▶

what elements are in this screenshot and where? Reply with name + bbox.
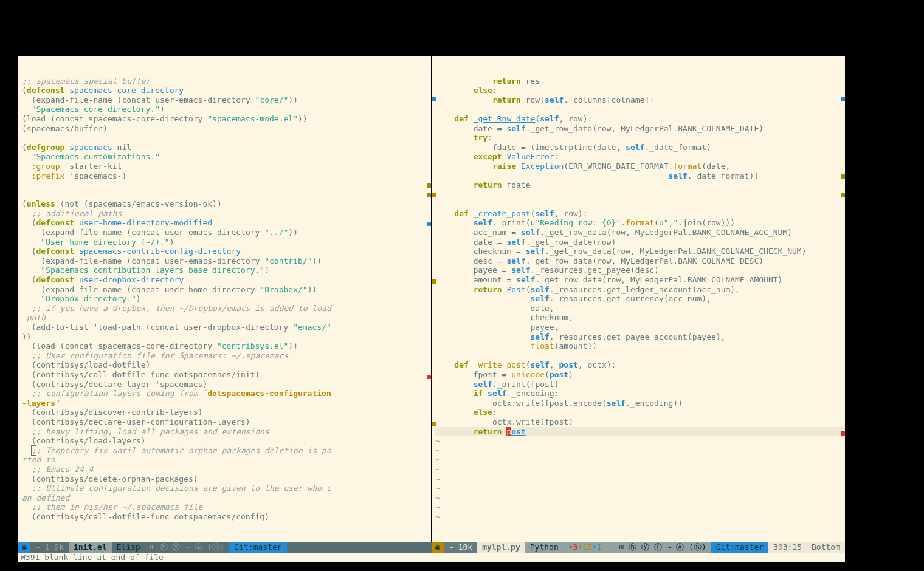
buffer-size: ~ 1.9k [30,542,69,553]
emacs-frame: ;; spacemacs special buffer (defconst sp… [18,56,845,542]
major-mode[interactable]: Python [525,542,564,553]
symbol: spacemacs-core-directory [69,86,184,95]
right-buffer[interactable]: return res else: return row[self._column… [432,66,845,523]
line-col: 303:15 [768,542,807,553]
buffer-name[interactable]: init.el [69,542,112,553]
echo-area: W391 blank line at end of file [18,553,845,562]
major-mode[interactable]: Elisp [112,542,145,553]
keyword: defconst [27,86,65,95]
minor-modes[interactable]: ⊞ ⓗ ⓨ ~ Ⓐ (Ⓢ) [145,542,229,553]
comment: ;; spacemacs special buffer [22,77,150,86]
modeline-right[interactable]: ◉ ~ 10k mylpl.py Python •3 •15 •1 ⊞ ⓗ ⓨ … [432,542,845,553]
scroll-pos: Bottom [807,542,845,553]
modelines: ◉ ~ 1.9k init.el Elisp ⊞ ⓗ ⓨ ~ Ⓐ (Ⓢ) Git… [18,542,845,553]
left-window[interactable]: ;; spacemacs special buffer (defconst sp… [18,56,432,541]
current-line: return post [435,427,845,436]
modeline-left[interactable]: ◉ ~ 1.9k init.el Elisp ⊞ ⓗ ⓨ ~ Ⓐ (Ⓢ) Git… [18,542,432,553]
minor-modes[interactable]: ⊞ ⓗ ⓨ Ⓕ ~ Ⓐ (Ⓢ) [615,542,711,553]
right-window[interactable]: return res else: return row[self._column… [432,56,845,541]
flycheck-counts[interactable]: •3 •15 •1 [564,542,607,553]
evil-state-indicator: ◉ [18,542,30,553]
evil-state-indicator: ◉ [432,542,444,553]
left-buffer[interactable]: ;; spacemacs special buffer (defconst sp… [18,66,431,523]
buffer-name[interactable]: mylpl.py [477,542,525,553]
keyword: unless [27,199,55,208]
keyword: defgroup [27,143,65,152]
buffer-size: ~ 10k [444,542,477,553]
vc-branch[interactable]: Git:master [711,542,768,553]
vc-branch[interactable]: Git:master [229,542,286,553]
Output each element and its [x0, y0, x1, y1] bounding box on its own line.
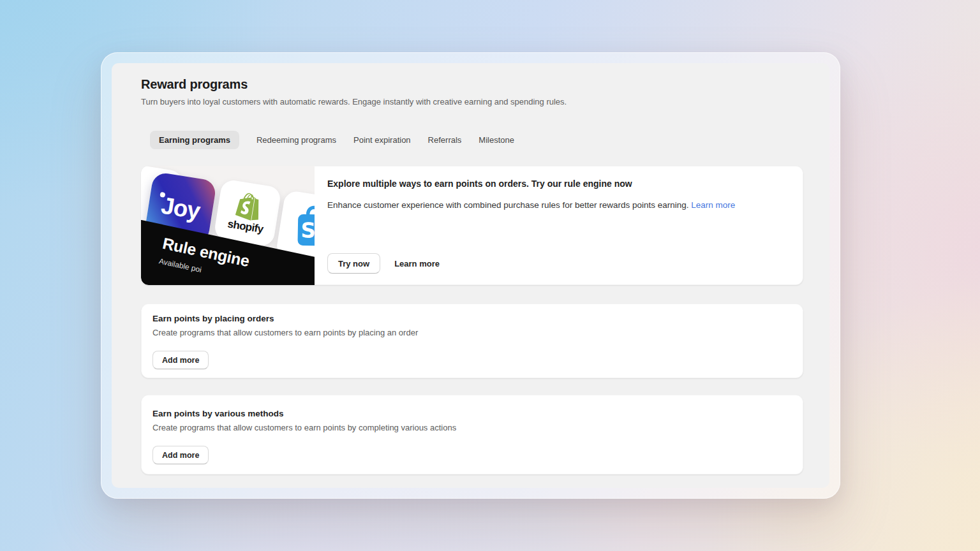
rewards-page-panel: Reward programs Turn buyers into loyal c…: [112, 63, 829, 488]
page-title: Reward programs: [141, 77, 803, 92]
tab-milestone[interactable]: Milestone: [479, 135, 514, 145]
card-title: Earn points by placing orders: [152, 314, 788, 324]
try-now-button[interactable]: Try now: [327, 253, 380, 274]
tab-referrals[interactable]: Referrals: [428, 135, 462, 145]
banner-body-text: Enhance customer experience with combine…: [327, 200, 689, 210]
shop-bag-icon: S: [290, 200, 315, 256]
tab-redeeming-programs[interactable]: Redeeming programs: [256, 135, 336, 145]
card-description: Create programs that allow customers to …: [152, 328, 788, 338]
rule-engine-banner: Joy shopify S Rule: [141, 166, 803, 285]
banner-learn-more-link[interactable]: Learn more: [691, 200, 735, 210]
earn-by-orders-card: Earn points by placing orders Create pro…: [141, 304, 803, 378]
program-tabs: Earning programs Redeeming programs Poin…: [150, 131, 803, 149]
app-window-frame: Reward programs Turn buyers into loyal c…: [101, 52, 840, 499]
banner-actions: Try now Learn more: [327, 253, 788, 274]
learn-more-button[interactable]: Learn more: [387, 253, 447, 274]
add-more-methods-button[interactable]: Add more: [152, 446, 209, 464]
tab-point-expiration[interactable]: Point expiration: [353, 135, 411, 145]
banner-body: Enhance customer experience with combine…: [327, 200, 788, 210]
svg-text:S: S: [301, 218, 315, 242]
desktop-background: { "page": { "title": "Reward programs", …: [0, 0, 980, 551]
joy-logo-text: Joy: [160, 193, 202, 223]
card-description: Create programs that allow customers to …: [152, 423, 788, 433]
shopify-bag-icon: [235, 191, 263, 221]
banner-content: Explore multiple ways to earn points on …: [315, 166, 803, 285]
add-more-orders-button[interactable]: Add more: [152, 351, 209, 369]
earn-by-methods-card: Earn points by various methods Create pr…: [141, 395, 803, 474]
card-title: Earn points by various methods: [152, 409, 788, 419]
tab-earning-programs[interactable]: Earning programs: [150, 131, 239, 149]
banner-artwork: Joy shopify S Rule: [141, 166, 315, 285]
banner-heading: Explore multiple ways to earn points on …: [327, 178, 788, 189]
page-subtitle: Turn buyers into loyal customers with au…: [141, 97, 803, 107]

◀

WHAT THE TASK REQUIRES:
The expected answer is each line of the records above that includes the string "shopify".

OUTPUT OF THE TASK:
rule-engine-banner: Joy shopify S Rule: [141, 166, 803, 285]
shopify-bag-icon: [235, 191, 263, 221]
banner-artwork: Joy shopify S Rule: [141, 166, 315, 285]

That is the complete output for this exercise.